» Instructions for the task: Once you find the line with "The Playbook is" in the data that follows, repeat it and every line after it exactly, through the line with "discusses the implementation and".

» Given information:
<<<<
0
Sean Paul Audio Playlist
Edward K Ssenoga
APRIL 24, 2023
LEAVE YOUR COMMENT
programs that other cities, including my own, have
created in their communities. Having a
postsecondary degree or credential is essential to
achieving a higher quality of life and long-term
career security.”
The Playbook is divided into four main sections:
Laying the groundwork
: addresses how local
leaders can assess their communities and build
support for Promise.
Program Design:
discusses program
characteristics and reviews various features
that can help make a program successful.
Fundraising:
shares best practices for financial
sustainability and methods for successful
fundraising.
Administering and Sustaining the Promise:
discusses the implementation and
>>>>
<<<<
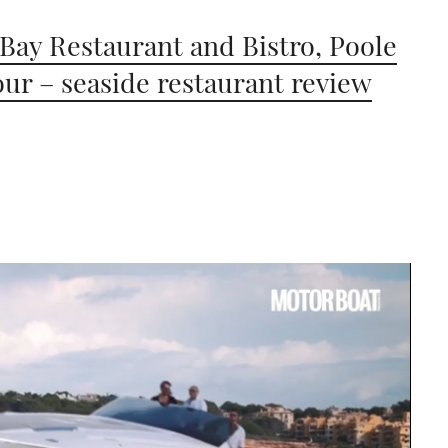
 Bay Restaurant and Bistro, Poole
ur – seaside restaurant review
>>>>
<<<<
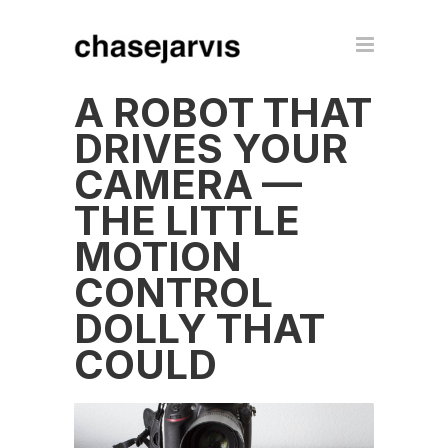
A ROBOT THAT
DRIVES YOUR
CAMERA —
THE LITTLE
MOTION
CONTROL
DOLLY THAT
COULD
>>>>
» Task answer:
The Playbook is divided into four main sections:
Laying the groundwork
: addresses how local
leaders can assess their communities and build
support for Promise.
Program Design:
discusses program
characteristics and reviews various features
that can help make a program successful.
Fundraising:
shares best practices for financial
sustainability and methods for successful
fundraising.
Administering and Sustaining the Promise:
discusses the implementation and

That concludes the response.